ESP-IDF FreeRTOS SMP Changes

Overview

The vanilla FreeRTOS is designed to run on a single core. However the ESP32 is dual core containing a Protocol CPU (known as CPU 0 or PRO_CPU) and an Application CPU (known as CPU 1 or APP_CPU). The two cores are identical in practice and share the same memory. This allows the two cores to run tasks interchangeably between them.

The ESP-IDF FreeRTOS is a modified version of vanilla FreeRTOS which supports symmetric multiprocessing (SMP). ESP-IDF FreeRTOS is based on the Xtensa port of FreeRTOS v10.2.0. This guide outlines the major differences between vanilla FreeRTOS and ESP-IDF FreeRTOS. The API reference for vanilla FreeRTOS can be found via https://www.freertos.org/a00106.html

For information regarding features that are exclusive to ESP-IDF FreeRTOS, see ESP-IDF FreeRTOS Additions.

Tasks and Task Creation: Use xTaskCreatePinnedToCore() or xTaskCreateStaticPinnedToCore() to create tasks in ESP-IDF FreeRTOS. The last parameter of the two functions is xCoreID. This parameter specifies which core the task is pinned to. Acceptable values are 0 for PRO_CPU, 1 for APP_CPU, or tskNO_AFFINITY which allows the task to run on both.

Round Robin Scheduling: The ESP-IDF FreeRTOS scheduler implements a “Best Effort Round-Robin Scheduling” instead of the ideal Round-Robin scheduling in vanilla FreeRTOS.

Scheduler Suspension: Suspending the scheduler in ESP-IDF FreeRTOS will only affect the scheduler on the the calling core.
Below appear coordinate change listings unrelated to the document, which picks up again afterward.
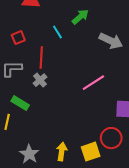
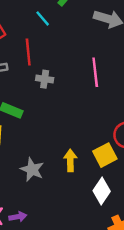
gray cross: (40, 80) -> (45, 79), moved, turned -32
pink line: (93, 83) -> (95, 72), turned -55

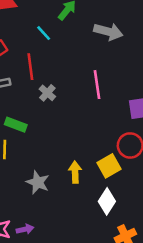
gray cross: (45, 79) -> (47, 93), turned 35

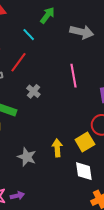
red line: (30, 67) -> (18, 62), turned 45
gray cross: (47, 93) -> (33, 91), moved
white diamond: (107, 201) -> (84, 171), turned -40

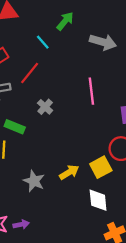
yellow arrow: (57, 148) -> (69, 172), turned 60

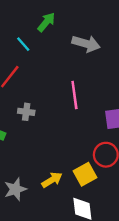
gray cross: (45, 107) -> (26, 112), turned -35
gray star: (34, 181) -> (15, 189), turned 30

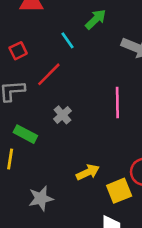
gray cross: (26, 112) -> (62, 115), turned 35
yellow arrow: (52, 180) -> (88, 172), moved

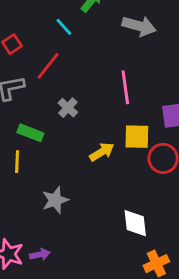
yellow arrow: (88, 172) -> (102, 152), moved
yellow square: (119, 191) -> (137, 137), moved, turned 30

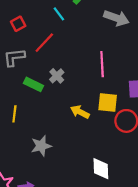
green rectangle: (30, 133) -> (33, 84), moved
yellow arrow: (102, 152) -> (80, 112), turned -126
In other words, calling vTaskSuspendAll() on PRO_CPU will not prevent APP_CPU from scheduling, and vice versa. Use critical sections or semaphores instead for simultaneous access protection.

Tick Interrupt Synchronicity: Tick interrupts of PRO_CPU and APP_CPU are not synchronized. Do not expect to use vTaskDelay() or vTaskDelayUntil() as an accurate method of synchronizing task execution between the two cores. Use a counting semaphore instead as their context switches are not tied to tick interrupts due to preemption.

Critical Sections & Disabling Interrupts: In ESP-IDF FreeRTOS, critical sections are implemented using mutexes. Entering critical sections involve taking a mutex, then disabling the scheduler and interrupts of the calling core. However the other core is left unaffected. If the other core attemps to take same mutex, it will spin until the calling core has released the mutex by exiting the critical section.

Floating Point Arithmetic: The ESP32 supports hardware acceleration of single precision floating point arithmetic (float). However the use of hardware acceleration leads to some behavioral restrictions in ESP-IDF FreeRTOS. Therefore, tasks that utilize float will automatically be pinned to a core if not done so already. Furthermore, float cannot be used in interrupt service routines.

Thread Local Storage Pointers & Deletion Callbacks: Deletion callbacks are called automatically during task deletion and are used to free memory pointed to by TLSP. Call vTaskSetThreadLocalStoragePointerAndDelCallback() to set TLSP and Deletion Callbacks.

Configuring ESP-IDF FreeRTOS: Several aspects of ESP-IDF FreeRTOS can be set in the project configuration (idf.py menuconfig) such as running ESP-IDF in Unicore (single core) Mode, or configuring the number of Thread Local Storage Pointers each task will have.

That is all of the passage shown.